I don't really want to write about anything, but I feel as though I have to now that I have started. Also, I've been seriously slacking when it comes to writing on this blog. But I've been using other venues and such for my writing so that is why it hasn't ended up on this site.

One of my favorite lines from "A Finger Two Dots then Me" is "If you're wondering if I'll still be able to hold you, I honestly don't know. But I do know that I could still fall for a swish of light that comes barreling  cascading towards me. It will resemble your sweet definite hands. And the universe will bend and the planets will bow and I will say, 'oh there you are. now we can go.'" I don't want the kind of love in Gone with the Wind, Casablanca, or The Notebook. That is nothing compared to what I want. I want  a Love is a Mix Tape kind of relationship. I want someone to love me enough not to wait for me on the other side because they know that I'll make it to them. They will say, "oh, there you are. Now we can go." They are just a finger and two dots to the left of the North American moon.

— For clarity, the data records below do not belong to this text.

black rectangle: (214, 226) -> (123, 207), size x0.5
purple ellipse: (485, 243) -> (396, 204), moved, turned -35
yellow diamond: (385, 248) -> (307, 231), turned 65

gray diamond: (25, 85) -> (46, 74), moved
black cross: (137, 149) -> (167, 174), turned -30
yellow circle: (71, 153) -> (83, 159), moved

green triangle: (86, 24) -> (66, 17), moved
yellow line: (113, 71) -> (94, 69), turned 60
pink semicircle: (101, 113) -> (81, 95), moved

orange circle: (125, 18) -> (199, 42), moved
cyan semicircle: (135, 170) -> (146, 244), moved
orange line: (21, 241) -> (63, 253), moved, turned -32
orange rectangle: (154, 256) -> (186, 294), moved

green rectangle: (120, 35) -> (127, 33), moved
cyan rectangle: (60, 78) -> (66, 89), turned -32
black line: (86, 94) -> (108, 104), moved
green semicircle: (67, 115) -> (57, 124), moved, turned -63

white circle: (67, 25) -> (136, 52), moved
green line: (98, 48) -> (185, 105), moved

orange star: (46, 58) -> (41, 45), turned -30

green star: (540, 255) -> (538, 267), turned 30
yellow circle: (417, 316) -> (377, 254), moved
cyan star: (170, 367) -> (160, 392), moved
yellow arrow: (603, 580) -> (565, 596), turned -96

I will always know where to look for them. Somewhere someone is looking at it and wondering the same thing. Actually, they probably aren't. But they should. They should take the time to look into the sky until they can see the depth of space, the point at which the darkness goes blue.

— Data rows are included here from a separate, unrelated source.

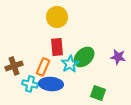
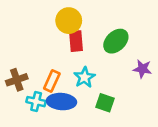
red rectangle: (57, 47) -> (76, 41), moved
green ellipse: (84, 57) -> (116, 41), moved
green square: (98, 93) -> (105, 103), moved

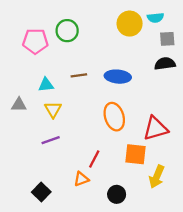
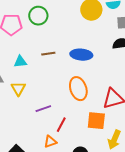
yellow triangle: (53, 110) -> (18, 89), moved
purple line: (51, 140) -> (43, 109), moved

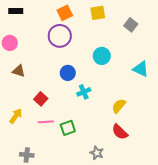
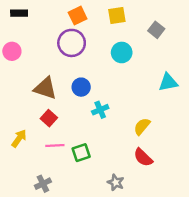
cyan circle: (102, 56) -> (122, 52), moved
cyan triangle: (141, 69) -> (168, 82), turned -36
brown triangle: (19, 71) -> (45, 88), moved, size x1.5
gray cross: (27, 155) -> (43, 184), moved, turned -32

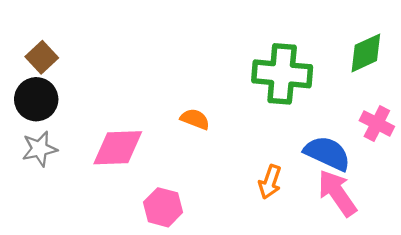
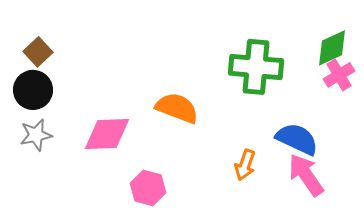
orange semicircle: (195, 119) -> (177, 108), size x1.6
pink cross: (377, 123) -> (339, 75), moved, turned 32

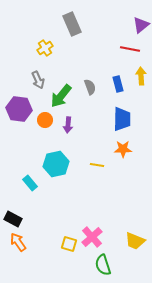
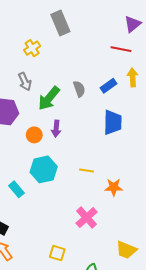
blue rectangle: (118, 84) -> (108, 86), turned 70
orange circle: (45, 120) -> (34, 135), moved
orange star: (123, 149) -> (114, 187), moved
pink cross: (92, 237) -> (87, 218), moved

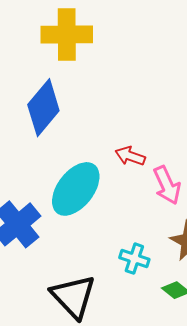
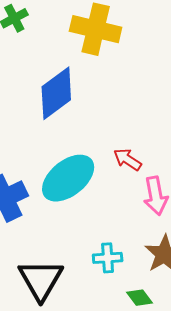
cyan cross: (134, 259) -> (108, 258), turned -36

At another point in the poem, Brown asks what is really holy. That is a good question. To me, to Emily, to the self I am today this is what is holy:
The sea
Rain that soaks me to the bone
The spaces between snowflakes
The photographs I've taken and put on my wall
My favorite hiking sock with the hole in it
The shape of my hands
Spaces created in my heart when I look at a clear, blue night
Warm breezes
My copy of On the Road
Phone conversations with my sister about nothing
Using a big sharpie to finish the mural on my wall
My plaid shirt
Not getting more notebook paper because buying those books was more important to me
K'naan
Hedgehogs
Eye contact
Fear overcome
The day I really spoke with my family because we realized who we all were

Those are just a few things that are holy to me, at least right now. I think that if something is holy to someone, then that something is beautiful. There is someone who gets pure joy out of the experience or association with that thing and I believe that moment is beautiful and holy unto itself. What I love more than almost anything is hearing people talk about what they are passionate about. They light up in a way that I've never seen before and it makes me excited about whatever it is. Suddenly I am interested in it because I want to know what it is about that one thing that they find holy, enthralling, and important.

Here are my thoughts right now. Nothing terribly exciting, but I thought I should give you an update.